My wife and I are frequently driven to marvel at what the entertainment media offer as the way couples are depicted going about the business of being couples. Apparently, one is supposed to devote a good deal of time trying to achieve petty victories over the opposite number, while remaining at constant hair-trigger for any signs of infidelity. This latter is defined as an inability to overcome countless millenia of biology and a lifetime of programming (largely by the very same media) to have one’s attention engaged by an attractive member of the opposite sex (or, in roughly 10% of cases, the same one). We are of the opinion that people who actually act in this manner are extremely insecure in their relationship. She does not panic when when I’m in the room during an airing of “Next Top Model”, I do not decry her watching of Conrad Veidt or Vincent D’Onofrio films.

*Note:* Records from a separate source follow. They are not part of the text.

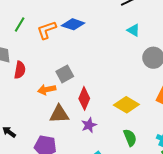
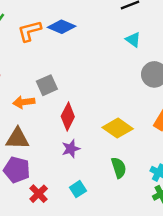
brown triangle: (59, 114) -> (17, 138), moved

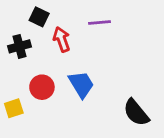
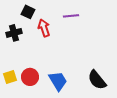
blue trapezoid: (81, 84) -> (58, 81), moved
red circle: (42, 87) -> (30, 77), moved

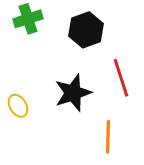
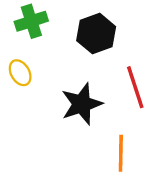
yellow ellipse: (18, 106) -> (20, 73), moved

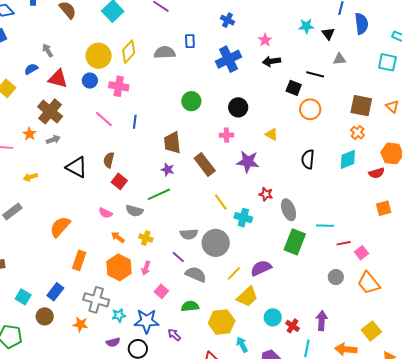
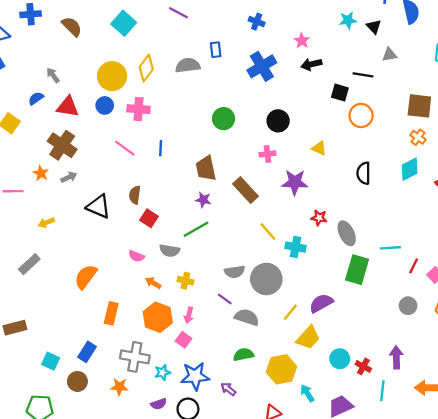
red line: (344, 243) -> (414, 266), turned -48
pink square: (161, 291) -> (183, 340), moved

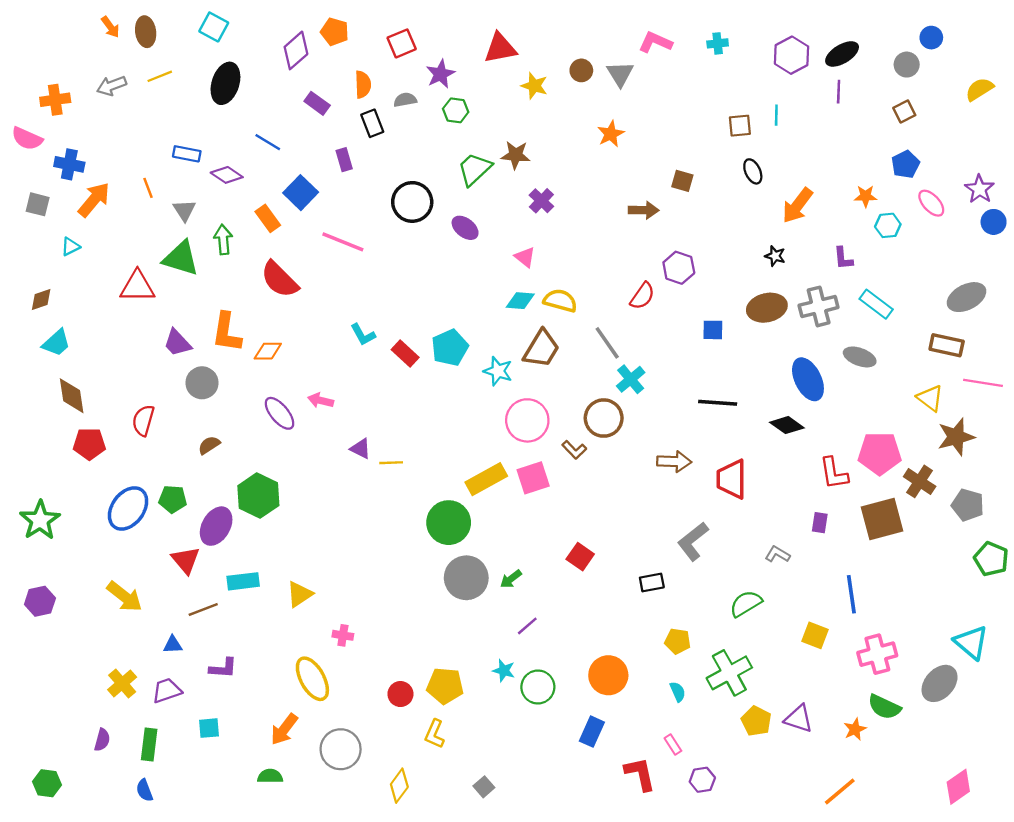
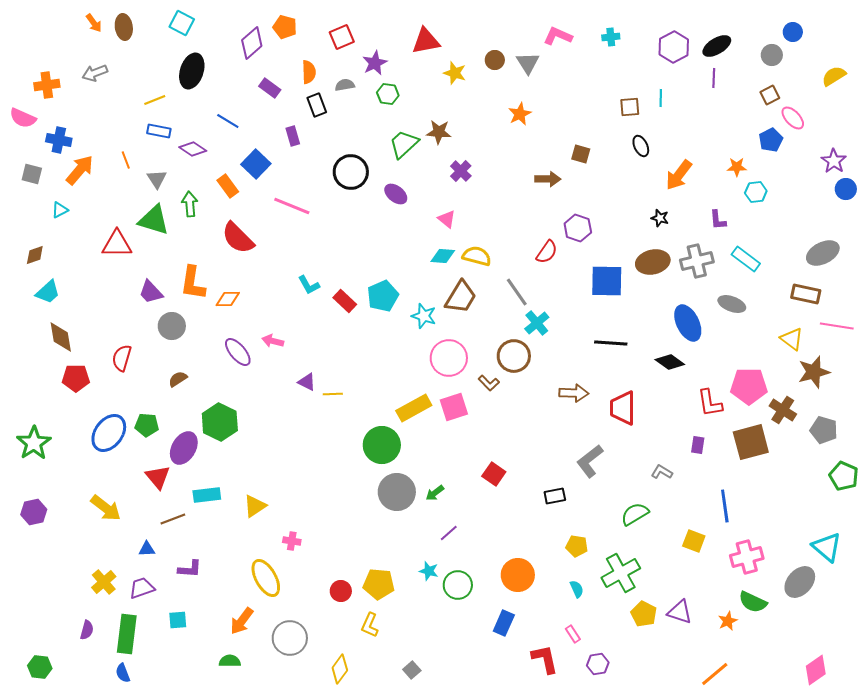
yellow line: (160, 76) -> (155, 100), moved
pink ellipse: (931, 203) -> (793, 118), moved
blue square: (713, 330) -> (607, 281), size x1.8
green rectangle: (149, 745) -> (127, 634), size x1.4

Which brings me to a couple of nights ago, when Flying Down to Rio was showing on TCM. I was giving our son a bath, and missed the beginning; I came out to find a musical number underway, which given the era and nature of the film unsurprising. My wife entered from the kitchen, and we spoke to each other, she with her back to the TV, and so she missed Ginger Rogers appearing in a dress that I have to imagine was viewed in 1933 as somewhere between “extremely daring” and “utterly scandalous.” As we conversed, I interjected, “Say, have a glance at what she’s wearing.”

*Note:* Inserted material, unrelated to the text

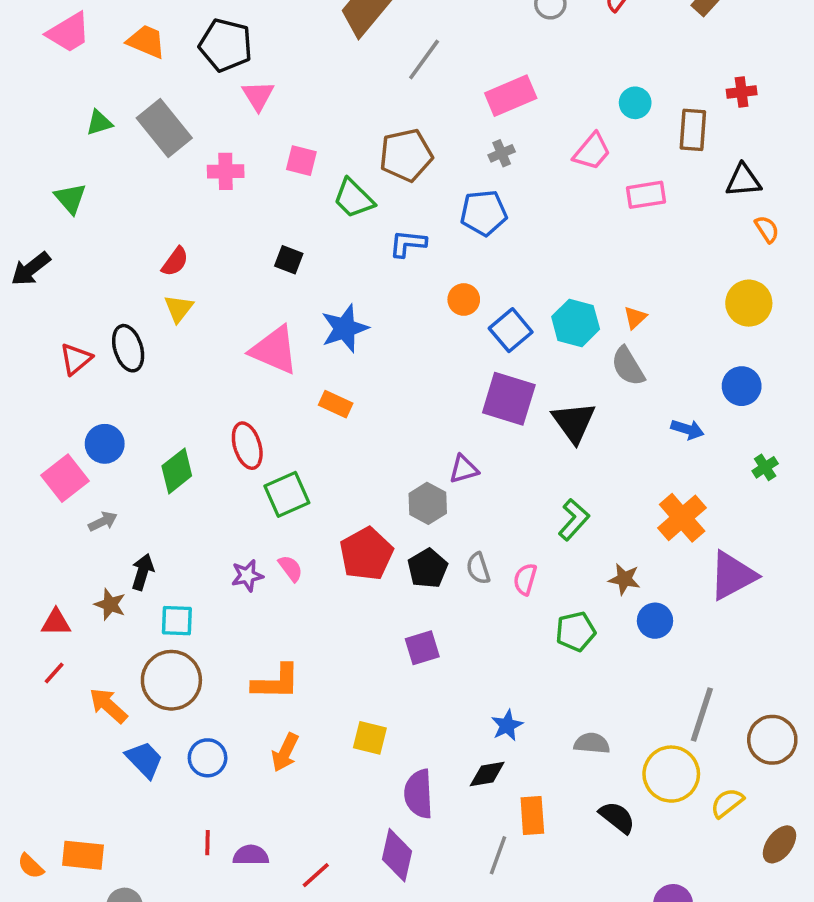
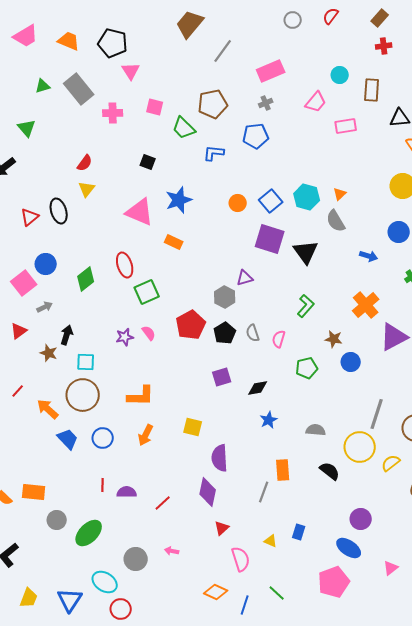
red cross: (742, 92) -> (384, 46), moved
orange circle: (464, 299) -> (238, 203), moved
red triangle: (56, 622) -> (19, 331), moved, turned -36
black diamond: (487, 774) -> (258, 388), moved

“Well, that is a corker,” said my wife, and we went on with the topic of the moment.
A few minutes later, the scene went to Gene Raymond and Dolores del Rio writing telegrams in adjoining booths in a hotel lobby. Both of us had left the room to attend to diverse cat emergencies (she a hairball, me our son’s efforts to draw one of them into recreating a Looney Tune scenario), and we found ourselves in much the same arrangement as previously. She said something to me, and I attended not in the least, my gaze fixed upon the spectacle on the screen. Eventually she stopped talking, looked at the TV, turned back to me, and poked me gently in the chest to bring me back to the present.
The astonishing thing I could not tear my focus away from? The amazing penmanship being attributed to Gene Raymond in a close-up of whatever he was writing. I don’t even remember the content.
…and yet, somehow, she puts up with me.
Today’s pen: Parker 50 Falcon
Today’s ink: Noodler’s blue
A quick filmographic aside: If you’ve not seen Flying Down to Rio, it’s worth a look for three reasons. First, there is amazing whimsy of a restaurant called The Aviators Club, which includes some dining spaces in an upper area rigged to look like an airship’s gondola. Did they have such things in the reality of 1933, or was it as astonishingly unreal to the contemporary audience as it was to us? Second, there is a lovely deflation of the racist notions of the day, regarding some “island savages” briefly encountered about half-way through. Finally, for those who want an example of the sort of saucy stuff movies were getting up to before the actual enforcement of the Hays code, there is the big final dance extravaganza, in which some of the chorines’ tops are far more diaphanous than the thing Rogers was wearing. One doesn’t really expect to be able to describe a single film as containing Fred Astaire, Ginger Rogers, and frontal nudity, but this one can manage it of one doesn’t balk at some purely technically-present garments.